Brom snapped out of his daze. The blacksmith's survival instinct was finally overridden by the sheer, capitalistic thrill of the moment. He ran back into the forge and dragged out two massive wooden crates.

The elderly man eagerly dropped his rusted iron shield into the crate. It hit the bottom with a loud, satisfying CLANG.

Austin reached into the pocket of his apron, pulled out a perfectly carved, brilliantly glowing Ember-coin, and pressed it into the old man's trembling hands.

The moment the stone touched the man's skin, the ambient heat flushed the deadly blue tint from his cheeks. The man looked at the stone, then looked up at Austin. A wave of profound, desperate gratitude washed over his face.

Whoosh.

Austin felt it instantly. It wasn't the massive, explosive shockwave he had felt from Elara the day before, but a steady, powerful stream of pure golden belief that flowed directly into his chest. The Divine Engine hummed, processing the transaction.

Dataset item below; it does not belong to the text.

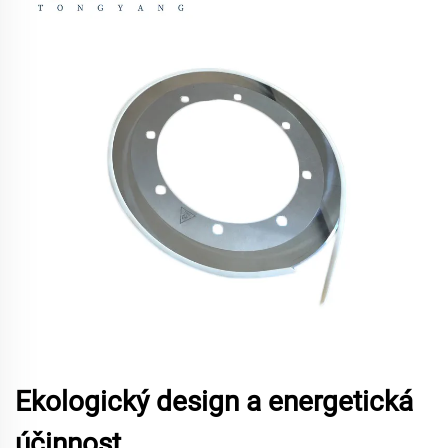
Ekologický design a energetická
účinnost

"Next!" Brom roared, finding his voice, standing tall beside the crates.

The line surged forward.

A miner dropped a sack of quartz into the bin. Austin handed him a stone. Another stream of belief. A mother traded a broken copper axle. Austin handed her a stone. Another stream of belief. As the sun fully rose over Ashbourne, the rhythmic clanging of scrap metal filling the bins became the heartbeat of a new era. With every single trade, the spark of divinity within Austin grew larger, brighter, and denser. It was no longer a flickering flame; it was a roaring furnace. He could feel his mind expanding, his reflexes sharpening, his connection to the ambient mana of the world deepening.

He was industrializing his own ascension.

From the high tower of the Baron's stone keep overlooking the square, two figures stood at a narrow window, watching the massive line of peasants wrapping around the slums.

"They are throwing away their Tinder-marks," the fat Charcoal Guild merchant whispered, his face pale, pointing a trembling, ring-covered finger at the streets below. "They are burning our wood just to stay warm while they wait in his line! Baron, he is destroying the economy!"

Baron Vance, a tall, ruthless man clad in heavy furs and old-world steel armor, stared down at the blinding golden light spilling from the blacksmith's forge. His eyes narrowed.

"He isn't destroying it," the Baron said coldly, his hand resting on the pommel of his broadsword. "He's stealing it. Assemble the heavy guard. Shut down the city gates. I want that forge burned to the ground, and I want that boy's head on a spike by noon."